From Boomers to GenZ, Which Incentives Work Best? A New Study Has the Answer

Travel rewards are preferred above time off and flex time by all age demographics

The workforce continues to evolve with many of today’s workers raised on digital and working in hybrid or fully remote environments. A new study by Incentive Research Foundation (IRF), Generational Expectations of Incentives, examines the changing priorities of this workforce and which types of incentives and rewards motivate early, mid, and late career employees. The study looks at what resonates with employees by career phase and income group, then discusses ways programs can change and expand to maximize effectiveness.

“To prepare for a rapidly changing workforce, organizations should examine their reward programs to ensure that they motivate the ‘younger’ workers who will soon form the majority,” said Stephanie Harris, IRF President. “Generational Expectations of Incentives explores ways that incentive and reward programs can be re-designed to maximize their appeal to young professionals, while remaining relevant to those in the mid and late stages of their careers, whose motivation remains vital.”

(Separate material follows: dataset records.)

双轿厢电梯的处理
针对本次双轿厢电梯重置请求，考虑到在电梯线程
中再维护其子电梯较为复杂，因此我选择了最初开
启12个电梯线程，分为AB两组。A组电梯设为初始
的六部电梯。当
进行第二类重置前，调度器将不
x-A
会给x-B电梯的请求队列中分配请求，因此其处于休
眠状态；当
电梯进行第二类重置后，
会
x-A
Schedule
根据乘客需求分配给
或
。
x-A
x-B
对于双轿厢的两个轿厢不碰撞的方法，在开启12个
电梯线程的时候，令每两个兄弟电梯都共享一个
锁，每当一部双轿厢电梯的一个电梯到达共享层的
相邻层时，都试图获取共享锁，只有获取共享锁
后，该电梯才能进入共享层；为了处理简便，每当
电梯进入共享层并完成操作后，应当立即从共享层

The IRF surveyed 939 North American workers representing a variety of industries and over 25 occupational categories such as administrative, professional, and blue collar. Ninety one percent of respondents have received at least one cash or non-cash tangible reward at work in their career, including cash bonuses, gift cards, merchandise, travel, and time off.

Generational Expectations of Incentives presents the similarities and differences in reward preference across the age and income groups. Key findings include:

Gift cards rule. Gift cards for fun and enjoyable purchases (hedonic) and gift cards for everyday purchases like groceries (utilitarian) were selected in the top three reward preferences across all career stages. Combined, they are more preferred than cash.

Travel is still popular. Where cash and gift cards are removed as reward options, travel rewards are the most preferred, even above time off and flexible work. This holds true across all age groups and income levels.

Older employees prefer driving to flying. Late stage career workers (51+) express a much stronger preference for drivable domestic reward travel locations over those requiring flights.

Younger employees value free time. Paid time off (PTO) as a reward is far more important to early stage workers than to mid and late career workers. The lower the employee’s income, the more likely they are to select PTO over cash.

Charity begins at home. Across all age groups, more than 90% of workers would take a $500 bonus over giving $750 to a charity in their name.

Generational Expectations of Incentives was supported by IRF Research Advocacy Partner, One10.